EXTRACTED INFORMATION
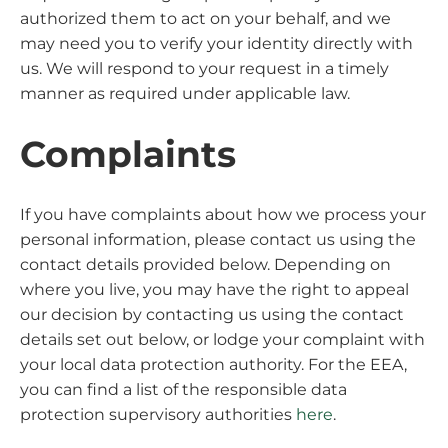
authorized them to act on your behalf, and we
may need you to verify your identity directly with
us. We will respond to your request in a timely
manner as required under applicable law.
Complaints
If you have complaints about how we process your
personal information, please contact us using the
contact details provided below. Depending on
where you live, you may have the right to appeal
our decision by contacting us using the contact
details set out below, or lodge your complaint with
your local data protection authority. For the EEA,
you can find a list of the responsible data
protection supervisory authorities
here
.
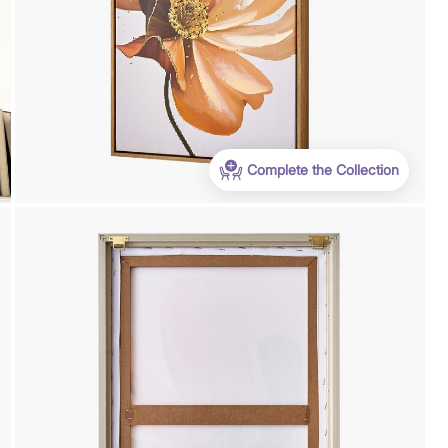
Complete the Collection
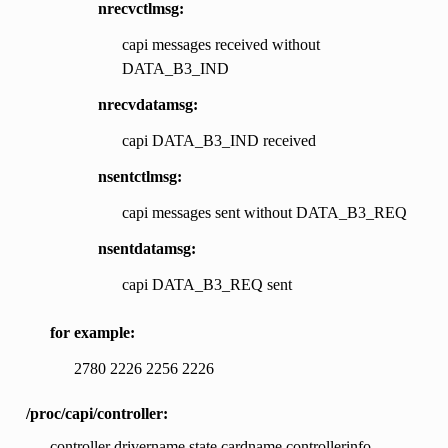
nrecvctlmsg:
capi messages received without
DATA_B3_IND
nrecvdatamsg:
capi DATA_B3_IND received
nsentctlmsg:
capi messages sent without DATA_B3_REQ
nsentdatamsg:
capi DATA_B3_REQ sent
for example:
2780 2226 2256 2226
/proc/capi/controller:
controller drivername state cardname controllerinfo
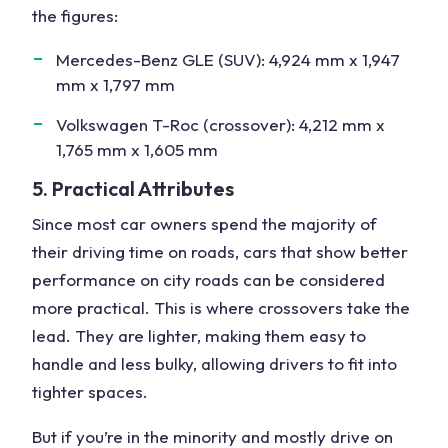
the figures:
Mercedes-Benz GLE (SUV): 4,924 mm x 1,947
mm x 1,797 mm
Volkswagen T-Roc (crossover): 4,212 mm x
1,765 mm x 1,605 mm
5. Practical Attributes
Since most car owners spend the majority of
their driving time on roads, cars that show better
performance on city roads can be considered
more practical. This is where crossovers take the
lead. They are lighter, making them easy to
handle and less bulky, allowing drivers to fit into
tighter spaces.
But if you’re in the minority and mostly drive on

EXERCISE INSTRUCTIONS
In the data above, find each line that has the word "where" and copy it out.

EXERCISE ANSWER
where you live, you may have the right to appeal
more practical. This is where crossovers take the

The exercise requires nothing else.